The Flawed Vintage Watch


I learned a new word in Japanese while looking at a 1970's blue dial, King Seiko Vanac Special.

A King Seiko Vanac. It's difficult to tell if a watch crystal
is scratched from a photograph. If a scratched crystal
is oshii for you, always look at the watch in person.
The King Seiko Vanac sports a multi-faceted crystal; it's like a slice of a gigantic diamond. The crystal is the star of the watch's show, and it's the crystal that led to my learning a new word in Japanese, おしい, oshii. The watch I saw had a single, eye-catching scratch on one of the facets toward the lower left. Because the Vanac is all about the glass, this scratch, which might otherwise be okay for another vintage watch, made the King Seiko Vanac Special undesirable. The Vanac crystal is impossible to replace.

I should add, undesirable to me, because one person's oshii is another person's "that's fine."

The watch I looked at is similar to this one, but with a deeper blue dial and jewel-like indices. A true beauty, except, except...sigh.

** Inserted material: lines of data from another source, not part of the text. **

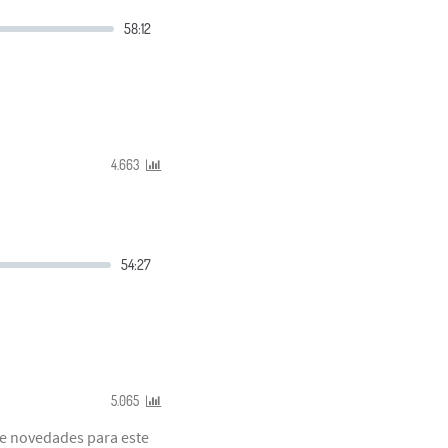
4.663
5.065
de novedades para este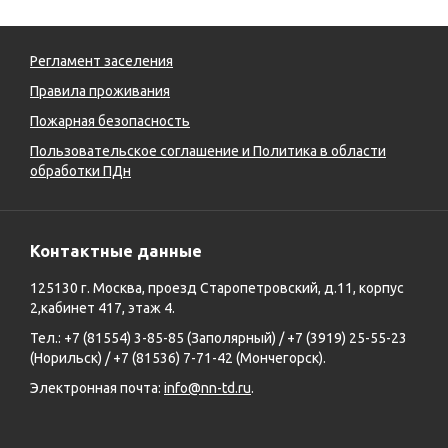
Регламент заселения
Правила проживания
Пожарная безопасность
Пользовательское соглашение и Политика в области
обработки ПДн
Контактные данные
125130 г. Москва, проезд Старопетровский, д.11, корпус
2,кабинет 417, этаж 4.
Тел.: +7 (81554) 3-85-85 (Заполярный) / +7 (3919) 25-55-23
(Норильск) / +7 (81536) 7-71-42 (Мончегорск).
Электронная почта:
info@nn-td.ru
.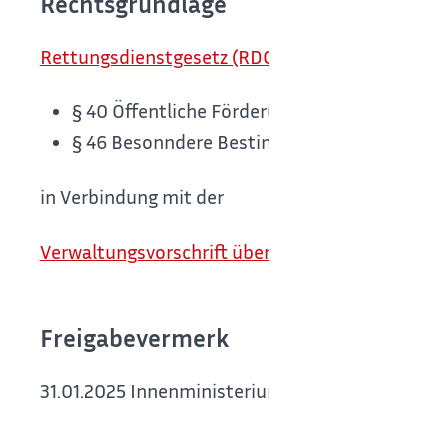
Rechtsgrundlage
Rettungsdienstgesetz (RDG):
§ 40 Öffentliche Förderung des Rettungsdie
§ 46 Besonndere Bestimmungen über die Fin
in Verbindung mit der
Verwaltungsvorschrift über die Förderung von I
Freigabevermerk
31.01.2025 Innenministerium Baden-Württembe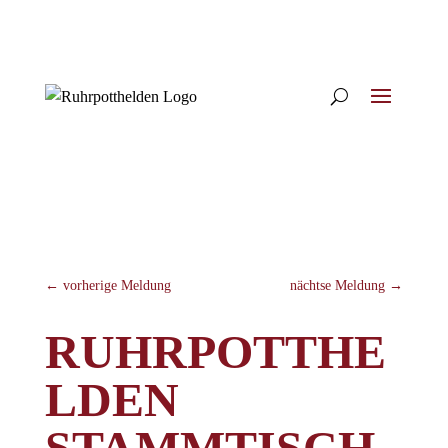
←
vorherige Meldung
nächtse Meldung
→
RUHRPOTTHE
LDEN
STAMMTISCH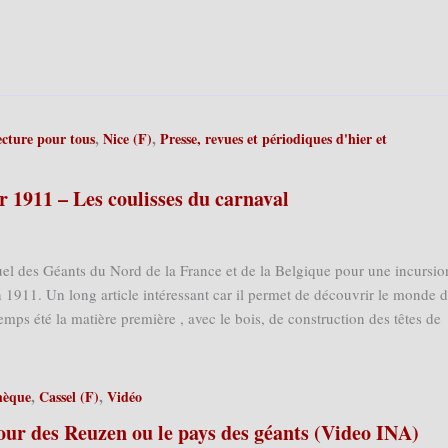
,
,
cture pour tous
Nice (F)
Presse, revues et périodiques d'hier et
er 1911 – Les coulisses du carnaval
uel des Géants du Nord de la France et de la Belgique pour une incursio
 1911. Un long article intéressant car il permet de découvrir le monde 
emps été la matière première , avec le bois, de construction des têtes de
,
,
hèque
Cassel (F)
Vidéo
jour des Reuzen ou le pays des géants (Video INA)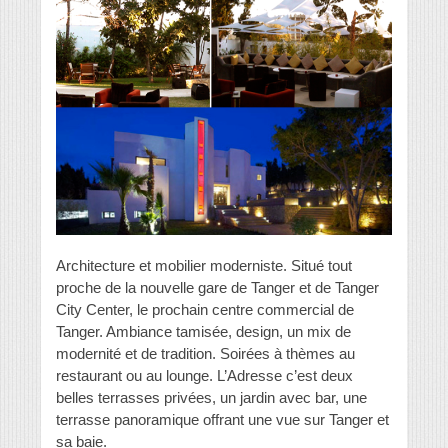
Architecture et mobilier moderniste. Situé tout
proche de la nouvelle gare de Tanger et de Tanger
City Center, le prochain centre commercial de
Tanger. Ambiance tamisée, design, un mix de
modernité et de tradition. Soirées à thèmes au
restaurant ou au lounge. L’Adresse c’est deux
belles terrasses privées, un jardin avec bar, une
terrasse panoramique offrant une vue sur Tanger et
sa baie.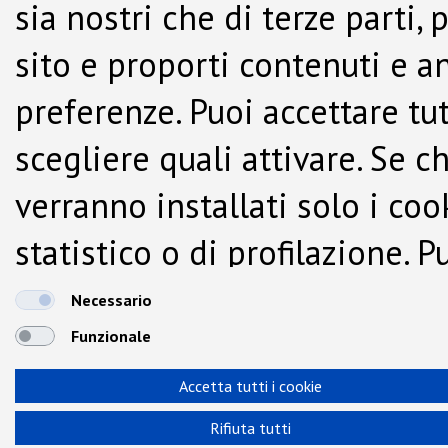
sia nostri che di terze parti,
sito e proporti contenuti e a
preferenze. Puoi accettare tutti
scegliere quali attivare. Se c
verranno installati solo i co
statistico o di profilazione.
dalla Cookie Policy.
Necessario
Funzionale
Accetta tutti i cookie
Rifiuta tutti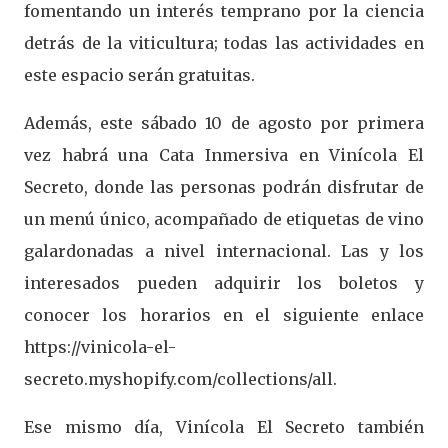
fomentando un interés temprano por la ciencia
detrás de la viticultura; todas las actividades en
este espacio serán gratuitas.
Además, este sábado 10 de agosto por primera
vez habrá una Cata Inmersiva en Vinícola El
Secreto, donde las personas podrán disfrutar de
un menú único, acompañado de etiquetas de vino
galardonadas a nivel internacional. Las y los
interesados pueden adquirir los boletos y
conocer los horarios en el siguiente enlace
https://vinicola-el-
secreto.myshopify.com/collections/all.
Ese mismo día, Vinícola El Secreto también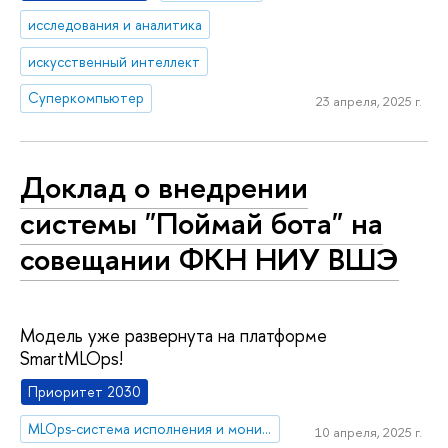
исследования и аналитика
искусственный интеллект
Суперкомпьютер
23 апреля, 2025 г.
Доклад о внедрении
системы "Поймай бота" на
совещании ФКН НИУ ВШЭ
Модель уже развернута на платформе
SmartMLOps!
Приоритет 2030
MLOps-система исполнения и мониторинга ИИ-моделей
10 апреля, 2025 г.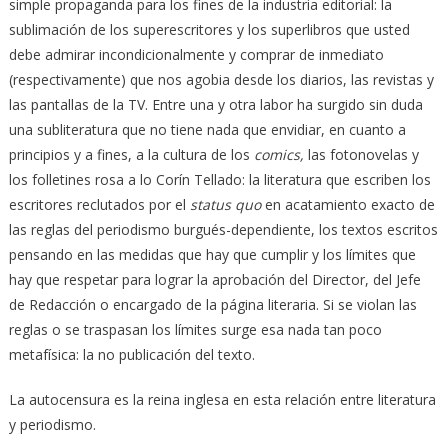
simple propaganda para los fines de la industria editorial: la
sublimación de los superescritores y los superlibros que usted
debe admirar incondicionalmente y comprar de inmediato
(respectivamente) que nos agobia desde los diarios, las revistas y
las pantallas de la TV. Entre una y otra labor ha surgido sin duda
una subliteratura que no tiene nada que envidiar, en cuanto a
principios y a fines, a la cultura de los
comics,
las fotonovelas y
los folletines rosa a lo Corín Tellado: la literatura que escriben los
escritores reclutados por el
status quo
en acatamiento exacto de
las reglas del periodismo burgués-dependiente, los textos escritos
pensando en las medidas que hay que cumplir y los límites que
hay que respetar para lograr la aprobación del Director, del Jefe
de Redacción o encargado de la página literaria. Si se violan las
reglas o se traspasan los límites surge esa nada tan poco
metafísica: la no publicación del texto.
La autocensura es la reina inglesa en esta relación entre literatura
y periodismo.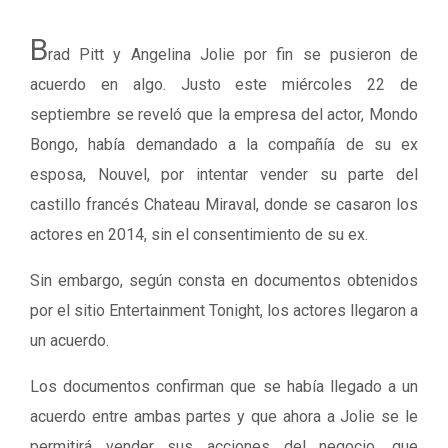
B
rad Pitt y Angelina Jolie por fin se pusieron de
acuerdo en algo. Justo este miércoles 22 de
septiembre se reveló que la empresa del actor, Mondo
Bongo, había demandado a la compañía de su ex
esposa, Nouvel, por intentar vender su parte del
castillo francés Chateau Miraval, donde se casaron los
actores en 2014, sin el consentimiento de su ex.
Sin embargo, según consta en documentos obtenidos
por el sitio Entertainment Tonight, los actores llegaron a
un acuerdo.
Los documentos confirman que se había llegado a un
acuerdo entre ambas partes y que ahora a Jolie se le
permitirá vender sus acciones del negocio, que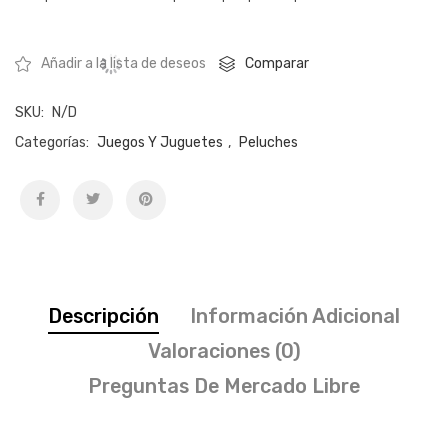
Comparar
Añadir a la lista de deseos
SKU:
N/D
Categorías:
Juegos Y Juguetes
,
Peluches
Descripción
Información Adicional
Valoraciones (0)
Preguntas De Mercado Libre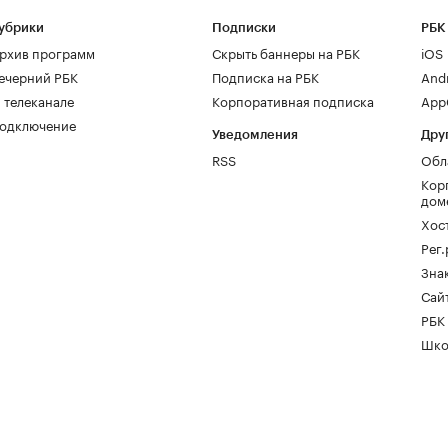
убрики
Подписки
РБК
рхив программ
Скрыть баннеры на РБК
iOS
ечерний РБК
Подписка на РБК
And
 телеканале
Корпоративная подписка
AppG
одключение
Уведомления
Дру
RSS
Обл
Кор
дом
Хос
Рег
Зна
Сайт
РБК
Шко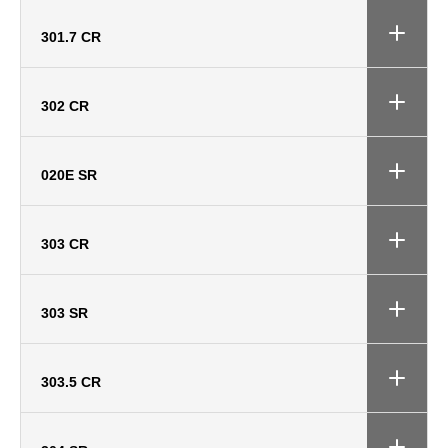
301.7 CR
302 CR
020E SR
303 CR
303 SR
303.5 CR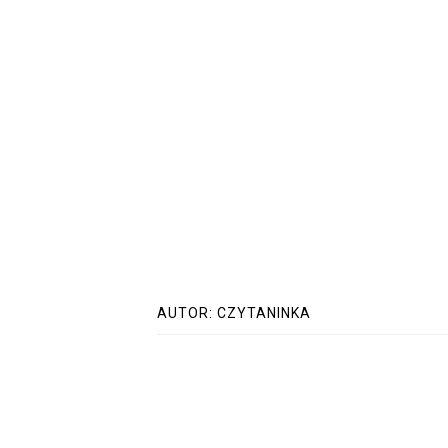
AUTOR:
CZYTANINKA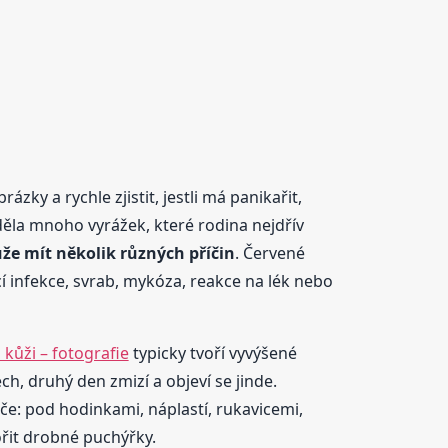
zky a rychle zjistit, jestli má panikařit,
iděla mnoho vyrážek, které rodina nejdřív
že mít několik různých příčin
. Červené
cí infekce, svrab, mykóza, reakce na lék nebo
 kůži – fotografie
typicky tvoří vyvýšené
, druhý den zmizí a objeví se jinde.
če: pod hodinkami, náplastí, rukavicemi,
ořit drobné puchýřky.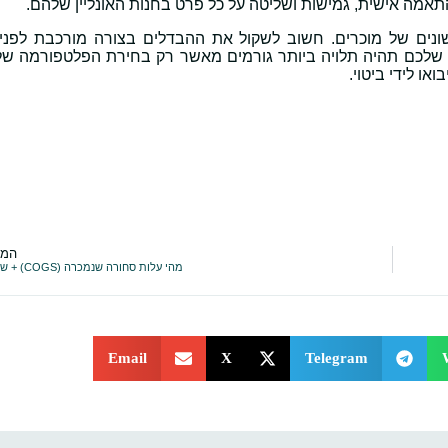
מה אישית, גמישות ושליטה על כל פרט בחנות האונליין שלהם.
שונים של מוכרים. חשוב לשקול את ההבדלים בצורה מורכבת לפני
ן שלכם תהיה תלויה ביותר גורמים מאשר רק בחירת הפלטפורמה של
או לידי ביטוי.
המא
מהי עלות סחורה שנמכרה (COGS) + שיטות חישוב
Email
X
Telegram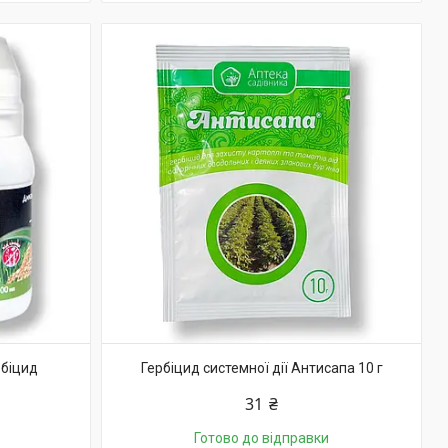
рбіцид
Гербіцид системної дії Антисапа 10 г
31 ₴
Готово до відправки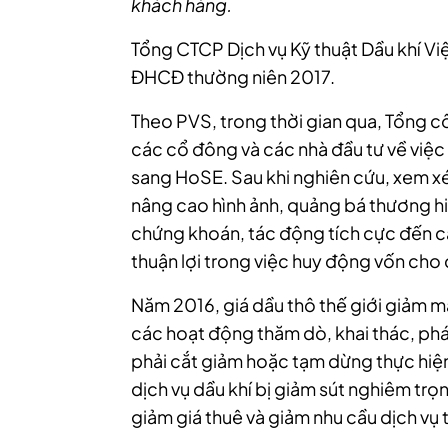
khách hàng.
Tổng CTCP Dịch vụ Kỹ thuật Dầu khí Việ
ĐHCĐ thường niên 2017.
Theo PVS, trong thời gian qua, Tổng c
các cổ đông và các nhà đầu tư về việ
sang HoSE. Sau khi nghiên cứu, xem x
nâng cao hình ảnh, quảng bá thương hi
chứng khoán, tác động tích cực đến cá
thuận lợi trong việc huy động vốn cho
Năm 2016, giá dầu thô thế giới giảm mạ
các hoạt động thăm dò, khai thác, phát
phải cắt giảm hoặc tạm dừng thực hiệ
dịch vụ dầu khí bị giảm sút nghiêm trọn
giảm giá thuê và giảm nhu cầu dịch vụ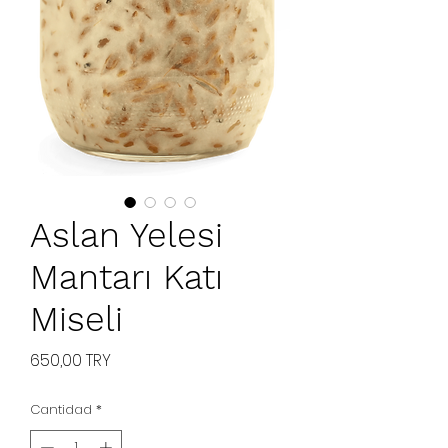
Aslan Yelesi
Mantarı Katı
Miseli
Precio
650,00 TRY
Cantidad
*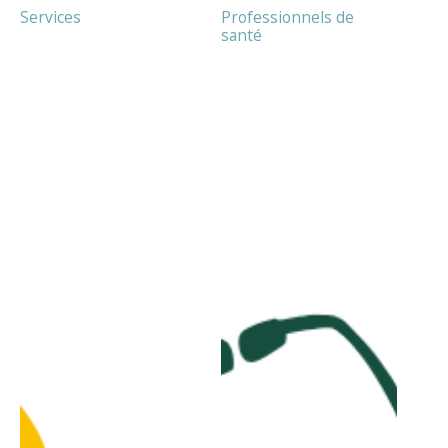
Services
Professionnels de
santé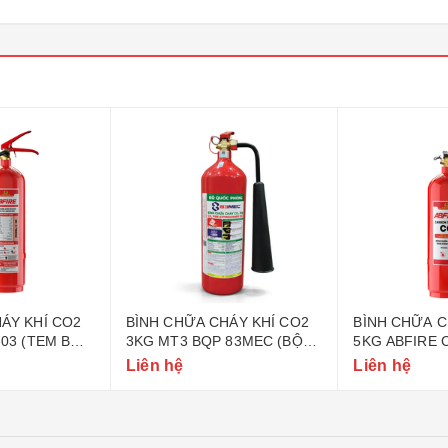
ÁY KHÍ CO2
BÌNH CHỮA CHÁY KHÍ CO2
BÌNH CHỮA C
-03 (TEM BỘ
3KG MT3 BQP 83MEC (BỘ
5KG ABFIRE 
QUỐC PHÒNG)
CÔNG AN)
Liên hệ
Liên hệ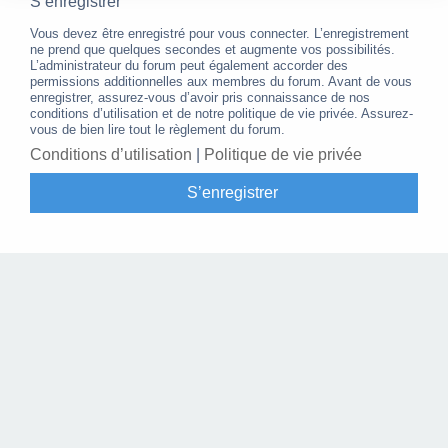
S’enregistrer
Vous devez être enregistré pour vous connecter. L’enregistrement
ne prend que quelques secondes et augmente vos possibilités.
L’administrateur du forum peut également accorder des
permissions additionnelles aux membres du forum. Avant de vous
enregistrer, assurez-vous d’avoir pris connaissance de nos
conditions d’utilisation et de notre politique de vie privée. Assurez-
vous de bien lire tout le règlement du forum.
Conditions d’utilisation
|
Politique de vie privée
S’enregistrer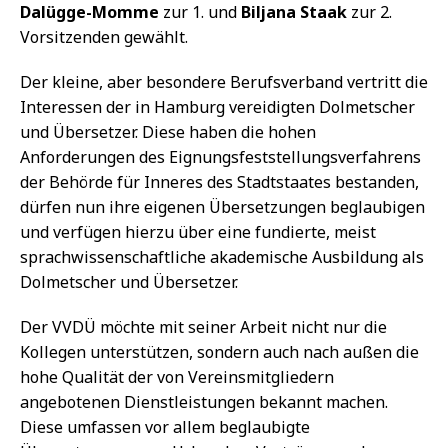
Dalügge-Momme
zur 1. und
Biljana Staak
zur 2.
Vorsitzenden gewählt.
Der kleine, aber besondere Berufsverband vertritt die
Interessen der in Hamburg vereidigten Dolmetscher
und Übersetzer. Diese haben die hohen
Anforderungen des Eignungsfeststellungsverfahrens
der Behörde für Inneres des Stadtstaates bestanden,
dürfen nun ihre eigenen Übersetzungen beglaubigen
und verfügen hierzu über eine fundierte, meist
sprachwissenschaftliche akademische Ausbildung als
Dolmetscher und Übersetzer.
Der VVDÜ möchte mit seiner Arbeit nicht nur die
Kollegen unterstützen, sondern auch nach außen die
hohe Qualität der von Vereinsmitgliedern
angebotenen Dienstleistungen bekannt machen.
Diese umfassen vor allem beglaubigte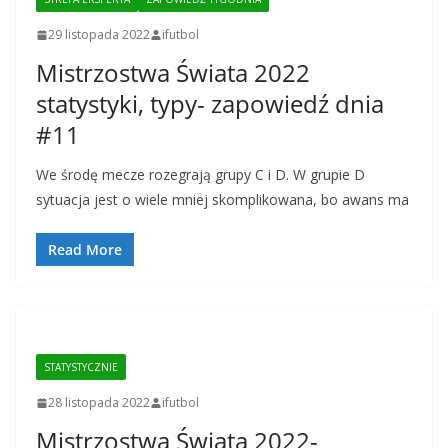
29 listopada 2022
ifutbol
Mistrzostwa Świata 2022
statystyki, typy- zapowiedź dnia
#11
We środę mecze rozegrają grupy C i D. W grupie D
sytuacja jest o wiele mniej skomplikowana, bo awans ma
Read More
STATYSTYCZNIE
28 listopada 2022
ifutbol
Mistrzostwa Świata 2022-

Oshii in Japanese means one flaw which renders an otherwise fine object undesirable, or which ruins it. Oshii is a word that looms large in world of vintage watches. "If it wasn't for the non-original crown, I'd get that watch," or "That small watermark on the dial kills this watch for me," are thoughts we've had on many a watch hunt. Oshii is similar in meaning to the expression, "Close, but no cigar."

It's better to be alerted to a watch's flaw before you buy the it, better to let おしい rule you, than to buy a watch, flaw included -- and from that moment on all you see is that problem. It's better to take a pass than to let that flaw grow larger in your mind, transforming a small scratch into a scar of deep regret.

Some scratches can be erased, returning your
watch to a time before it was injured.

おしい。Oshii. Now I know another word for that disappointing sensation all watch collectors feel because we didn't bring a loupe.